Problem to work on - Copy every record exactly as it stands. Leave the pictures out.

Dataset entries
Segment Open

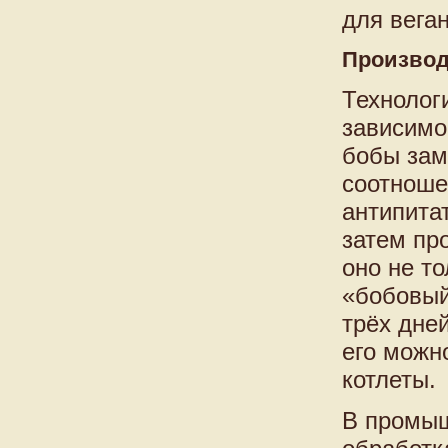
для вега
Производ
Технолог
зависимо
бобы зам
соотноше
антипита
затем пр
оно не т
«бобовый
трёх дне
его можно
котлеты.
В промыш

Segment Closed

Result of this exercise -
для вега
Производ
Технолог
зависимо
бобы зам
соотноше
антипита
затем пр
оно не т
«бобовый
трёх дне
его можно
котлеты.
В промыш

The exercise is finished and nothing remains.